As punishment for his offence, Justice Ekwo sentenced Daudu to two years imprisonment on each of the 77 counts, which by sheer addition added up to 154 years imprisonment; but since the judge said the sentences would run concurrently, Daudu was, in practical sense, sentenced to only two years in jail.

The fact that a Nigerian court managed to convict a politically-exposed person should ordinarily have gladdened the hearts of the Nigerian masses, who are the direct victims of official corruption.

But in the case of Daudu, what trailed Justice Ekwo’s judgment were open expressions of displeasure by members of the public.

Reacting to the news as published , a reader, Oluwole, had written, “I feel bothered about the following points concerning this judgment which I consider to be an insult to the intelligence of Nigerians…Do judges ever apply any mathematical or economic sense in the evaluation of the intensity of the offence committed by convicted persons, the agony and suffering faced by the people whose money had been looted and the delivery of judgments against the convicted persons?”

Also expressing displeasure was one Ade who wrote on the same platform, “The case that started in 2010 with so much resources spent by government during prosecution only for the judge to give just two years imprisonment… This is not a judgment but simply an encouragement for other Nigerians to go and steal big money since the punishment is very small.”
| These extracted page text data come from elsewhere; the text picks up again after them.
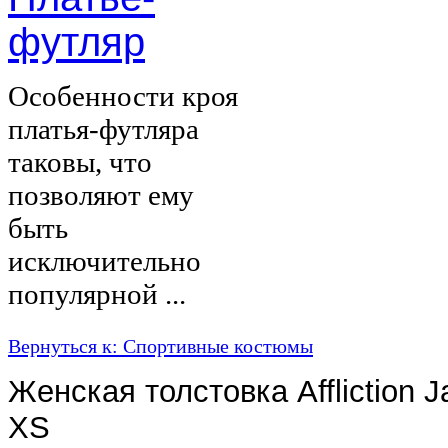
футляр
Особенности кроя
платья-футляра
таковы, что
позволяют ему
быть
исключительно
популярной ...
Вернуться к: Спортивные костюмы
Женская толстовка Affliction 
XS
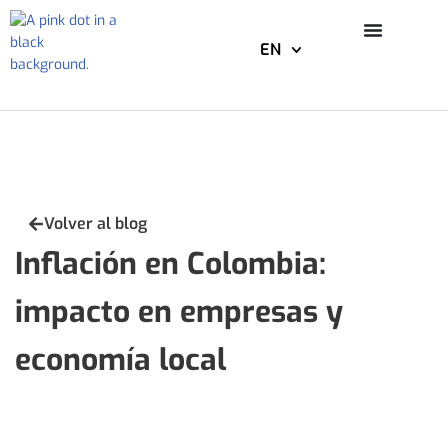
EN
Skip
to
content
Volver al blog
Inflación en Colombia:
impacto en empresas y
economía local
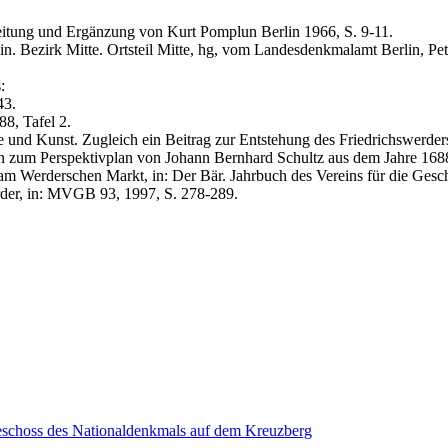
leitung und Ergänzung von Kurt Pomplun Berlin 1966, S. 9-11.
. Bezirk Mitte. Ortsteil Mitte, hg, vom Landesdenkmalamt Berlin, Pet
:
43.
88, Tafel 2.
und Kunst. Zugleich ein Beitrag zur Entstehung des Friedrichswerder
en zum Perspektivplan von Johann Bernhard Schultz aus dem Jahre 1688
m Werderschen Markt, in: Der Bär. Jahrbuch des Vereins für die Geschi
rder, in: MVGB 93, 1997, S. 278-289.
eschoss des Nationaldenkmals auf dem Kreuzberg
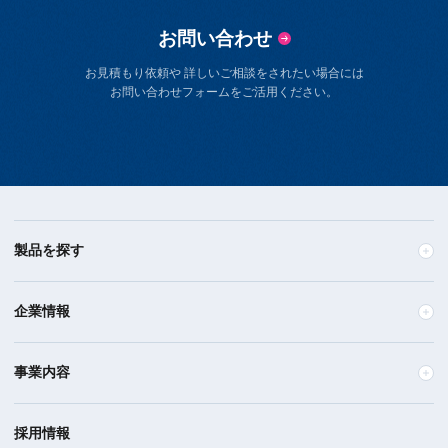
お問い合わせ
お見積もり依頼や 詳しいご相談をされたい場合には
お問い合わせフォームをご活用ください。
製品を探す
企業情報
事業内容
採用情報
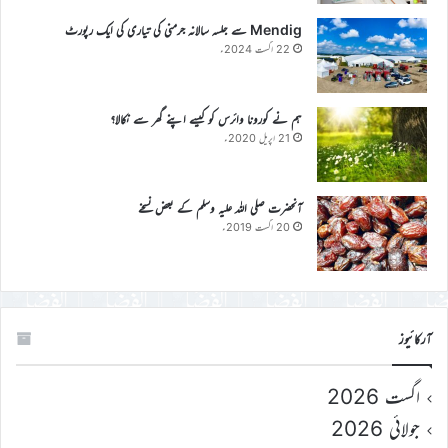
Mendig سے جلسہ سالانہ جرمنی کی تیاری کی ایک رپورٹ
22 اگست 2024ء
ہم نے کورونا وائرس کو کیسے اپنے گھر سے نکالا؟
21 اپریل 2020ء
آنحضرت صلی اللہ علیہ وسلم کے بعض نسخے
20 اگست 2019ء
آرکائیوز
اگست 2026
جولائی 2026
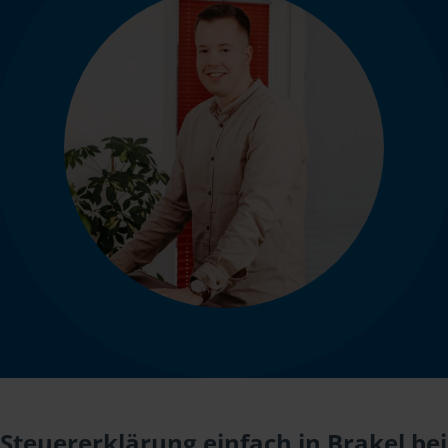
Steuererklärung einfach in Brakel bei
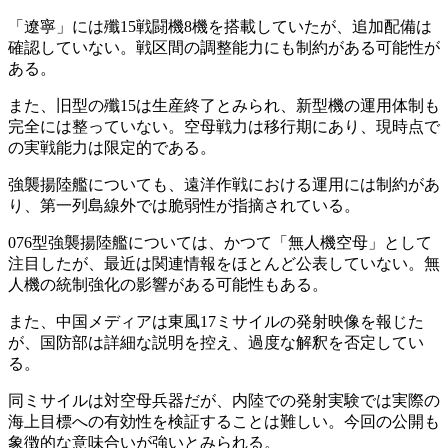
「遼寧」には殲15戦闘機8機を搭載していたが、追加配備は
確認していない。戦区間の調整能力にも制約がある可能性が
ある。
また、旧型の殲15は生産終了とみられ、新型機の運用体制も
完全には整っていない。空母戦力は移行期にあり、現時点で
の実戦能力は限定的である。
強襲揚陸艦についても、遠洋作戦における運用には制約があ
り、第一列島線外では脆弱性が指摘されている。
076型強襲揚陸艦については、かつて「無人機空母」として
注目したが、最近は関連情報をほとんど公表していない。無
人機の統制強化の影響がある可能性もある。
また、中国メディアは東風17ミサイルの発射映像を報じた
が、国防部は詳細な説明を控え、過度な解釈を否定してい
る。
同ミサイルは対空母兵器だが、内陸での発射実験では実際の
海上目標への有効性を検証することは難しい。今回の公開も
象徴的な意味合いが強いとみられる。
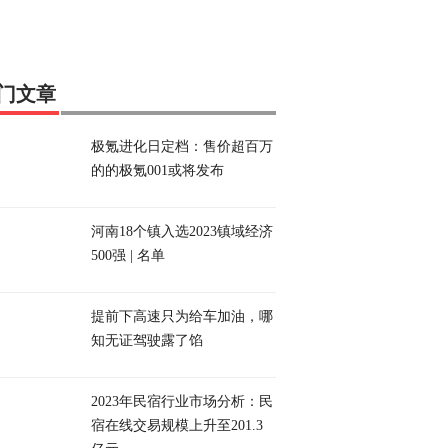
门文章
极氪进化日定档：售价超百万
的的极氪001或将发布
河南18个镇入选2023镇域经济
500强 | 名单
提前下高速只为给车加油，哪
知无证驾驶露了馅
2023年民宿行业市场分析：民
宿在线交易规模上升至201.3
In the said breath, another reader, Rick Eson, wrote that, “This judgment is a slap in the face of anti-corruption war. It is a mockery of our judicial system and an insult to Nigerians. If the judgment is based on any Act, that Act needs modification urgently, if we are serious about anti-corruption war against the enemy within (the corrupt, looters and launderers).”

Among many others who registered their grievances was Manny, who opined that, “In a more forward-looking society, unlike our own Nigeria, this guy would be in jail for a long time in addition to spitting out all the embezzled money back to the state. This is one clear statement to the fact that we are doomed as a nation.”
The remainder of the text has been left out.